Copy out the data word for word. The images are not part of the copy.

(Stored data entries)
↓↓↓
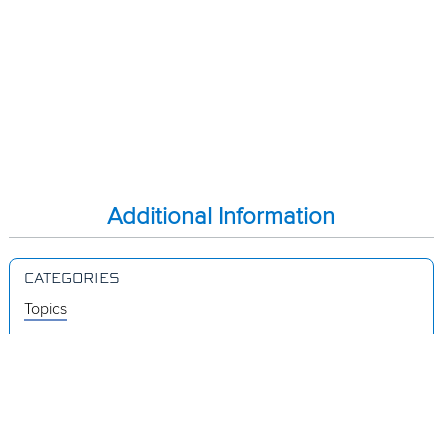
Additional Information
CATEGORIES
Topics
Videos
Release Notes
Resources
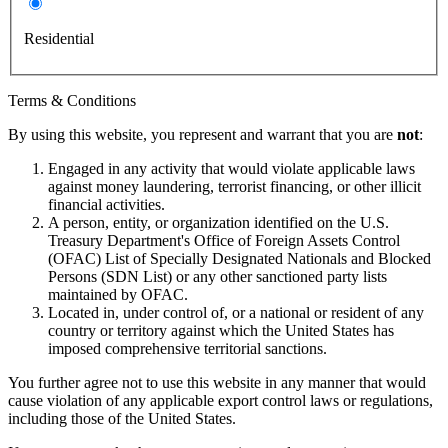
Residential
Terms & Conditions
By using this website, you represent and warrant that you are
not
:
Engaged in any activity that would violate applicable laws
against money laundering, terrorist financing, or other illicit
financial activities.
A person, entity, or organization identified on the U.S.
Treasury Department's Office of Foreign Assets Control
(OFAC) List of Specially Designated Nationals and Blocked
Persons (SDN List) or any other sanctioned party lists
maintained by OFAC.
Located in, under control of, or a national or resident of any
country or territory against which the United States has
imposed comprehensive territorial sanctions.
You further agree not to use this website in any manner that would
cause violation of any applicable export control laws or regulations,
including those of the United States.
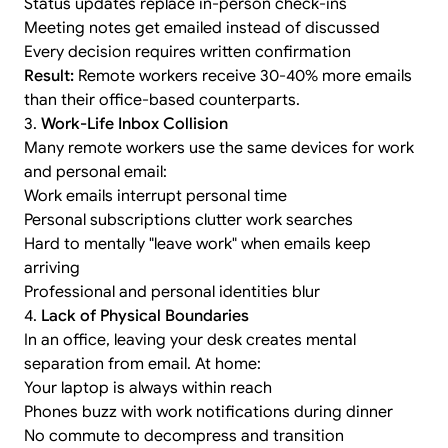
Status updates replace in-person check-ins
Meeting notes get emailed instead of discussed
Every decision requires written confirmation
Result:
Remote workers receive 30-40% more emails
than their office-based counterparts.
3.
Work-Life Inbox Collision
Many remote workers use the same devices for work
and personal email:
Work emails interrupt personal time
Personal subscriptions clutter work searches
Hard to mentally "leave work" when emails keep
arriving
Professional and personal identities blur
4.
Lack of Physical Boundaries
In an office, leaving your desk creates mental
separation from email. At home:
Your laptop is always within reach
Phones buzz with work notifications during dinner
No commute to decompress and transition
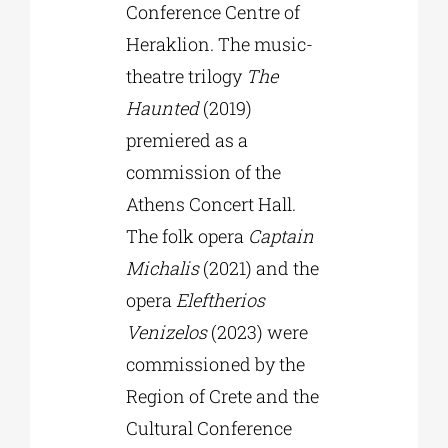
Conference Centre of
Heraklion. The music-
theatre trilogy
The
Haunted
(2019)
premiered as a
commission of the
Athens Concert Hall.
The folk opera
Captain
Michalis
(2021) and the
opera
Eleftherios
Venizelos
(2023) were
commissioned by the
Region of Crete and the
Cultural Conference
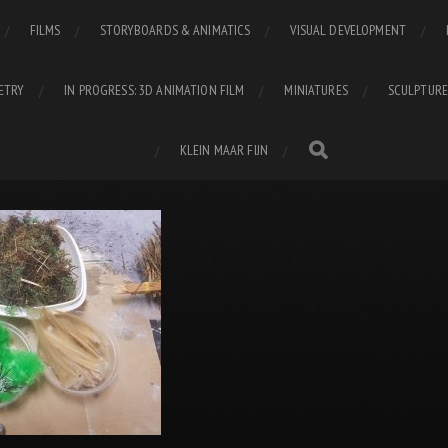
FILMS
STORYBOARDS & ANIMATICS
VISUAL DEVELOPMENT
ETRY
IN PROGRESS: 3D ANIMATION FILM
MINIATURES
SCULPTURE
KLEIN MAAR FIJN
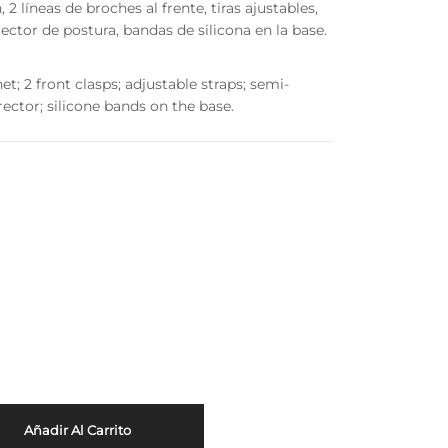
 líneas de broches al frente, tiras ajustables,
ector de postura, bandas de silicona en la base.
 2 front clasps; adjustable straps; semi-
ector; silicone bands on the base.
Añadir Al Carrito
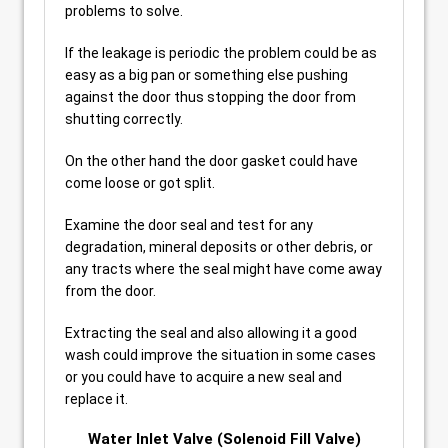
problems to solve.
If the leakage is periodic the problem could be as
easy as a big pan or something else pushing
against the door thus stopping the door from
shutting correctly.
On the other hand the door gasket could have
come loose or got split.
Examine the door seal and test for any
degradation, mineral deposits or other debris, or
any tracts where the seal might have come away
from the door.
Extracting the seal and also allowing it a good
wash could improve the situation in some cases
or you could have to acquire a new seal and
replace it.
Water Inlet Valve (Solenoid Fill Valve)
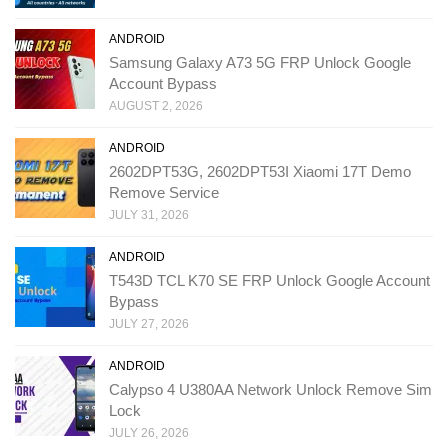
ANDROID
Samsung Galaxy A73 5G FRP Unlock Google
Account Bypass
AUGUST 2, 2026
ANDROID
2602DPT53G, 2602DPT53I Xiaomi 17T Demo
Remove Service
JULY 31, 2026
ANDROID
T543D TCL K70 SE FRP Unlock Google Account
Bypass
JULY 27, 2026
ANDROID
Calypso 4 U380AA Network Unlock Remove Sim
Lock
JULY 26, 2026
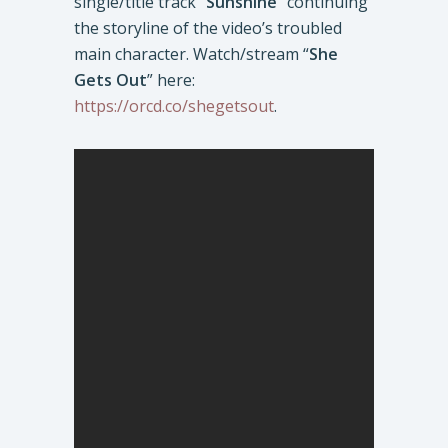
single/title track “
Sunshine
” continuing
the storyline of the video’s troubled
main character. Watch/stream “
She
Gets Out
” here:
https://orcd.co/shegetsout
.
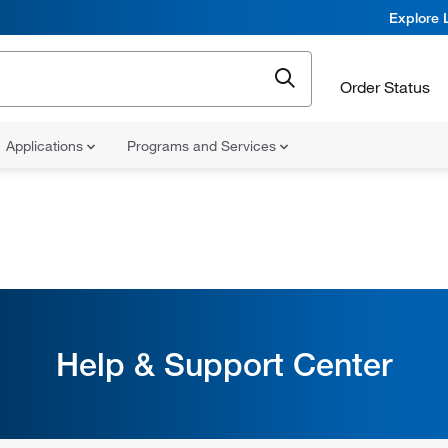
Explore 
Order Status
Applications
Programs and Services
Help & Support Center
↑↑↑
■ Exercise result
Additional Information
CATEGORIES
Topics
Videos
Release Notes
Resources
Residential
Terms & Conditions
By using this website, you represent and warrant that you are
not
:
Engaged in any activity that would violate applicable laws
against money laundering, terrorist financing, or other illicit
financial activities.
A person, entity, or organization identified on the U.S.
Treasury Department's Office of Foreign Assets Control
(OFAC) List of Specially Designated Nationals and Blocked
Persons (SDN List) or any other sanctioned party lists
maintained by OFAC.
Located in, under control of, or a national or resident of any
country or territory against which the United States has
imposed comprehensive territorial sanctions.
You further agree not to use this website in any manner that would
cause violation of any applicable export control laws or regulations,
including those of the United States.
Status updates replace in-person check-ins
Meeting notes get emailed instead of discussed
Every decision requires written confirmation
Result:
Remote workers receive 30-40% more emails
than their office-based counterparts.
3.
Work-Life Inbox Collision
Many remote workers use the same devices for work
and personal email:
Work emails interrupt personal time
Personal subscriptions clutter work searches
Hard to mentally "leave work" when emails keep
arriving
Professional and personal identities blur
4.
Lack of Physical Boundaries
In an office, leaving your desk creates mental
separation from email. At home:
Your laptop is always within reach
Phones buzz with work notifications during dinner
No commute to decompress and transition
Conference Centre of
Heraklion. The music-
theatre trilogy
The
Haunted
(2019)
premiered as a
commission of the
Athens Concert Hall.
The folk opera
Captain
Michalis
(2021) and the
opera
Eleftherios
Venizelos
(2023) were
commissioned by the
Region of Crete and the
Cultural Conference
FILMS
STORYBOARDS & ANIMATICS
VISUAL DEVELOPMENT
ETRY
IN PROGRESS: 3D ANIMATION FILM
MINIATURES
SCULPTURE
KLEIN MAAR FIJN
 líneas de broches al frente, tiras ajustables,
ector de postura, bandas de silicona en la base.
 2 front clasps; adjustable straps; semi-
ector; silicone bands on the base.
Añadir Al Carrito
problems to solve.
If the leakage is periodic the problem could be as
easy as a big pan or something else pushing
against the door thus stopping the door from
shutting correctly.
On the other hand the door gasket could have
come loose or got split.
Examine the door seal and test for any
degradation, mineral deposits or other debris, or
any tracts where the seal might have come away
from the door.
Extracting the seal and also allowing it a good
wash could improve the situation in some cases
or you could have to acquire a new seal and
replace it.
Water Inlet Valve (Solenoid Fill Valve)
ANDROID
Samsung Galaxy A73 5G FRP Unlock Google
Account Bypass
AUGUST 2, 2026
ANDROID
2602DPT53G, 2602DPT53I Xiaomi 17T Demo
Remove Service
JULY 31, 2026
ANDROID
T543D TCL K70 SE FRP Unlock Google Account
Bypass
JULY 27, 2026
ANDROID
Calypso 4 U380AA Network Unlock Remove Sim
Lock
JULY 26, 2026
single/title track “
Sunshine
” continuing
the storyline of the video’s troubled
main character. Watch/stream “
She
Gets Out
” here:
https://orcd.co/shegetsout
.
Explore 
Order Status
Applications
Programs and Services
Help & Support Center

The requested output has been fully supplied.